====== Data segment
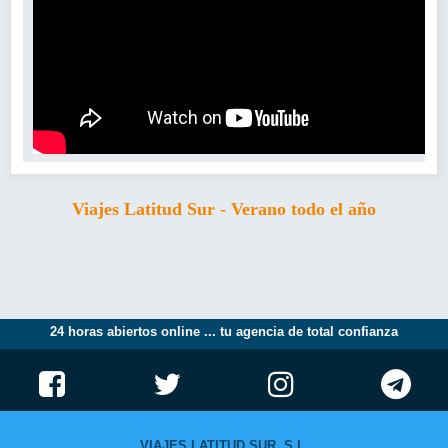
Viajes Latitud Sur - Verano todo el año
24 horas abiertos online ... tu agencia de total confianza
VIAJES LATITUD SUR, S.L.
============
What you need to do:
Skip all lines ahead of the one containing "24 horas abiertos". Reproduce that line and the remainder of the listing above exactly.

Reply:
24 horas abiertos online ... tu agencia de total confianza
VIAJES LATITUD SUR, S.L.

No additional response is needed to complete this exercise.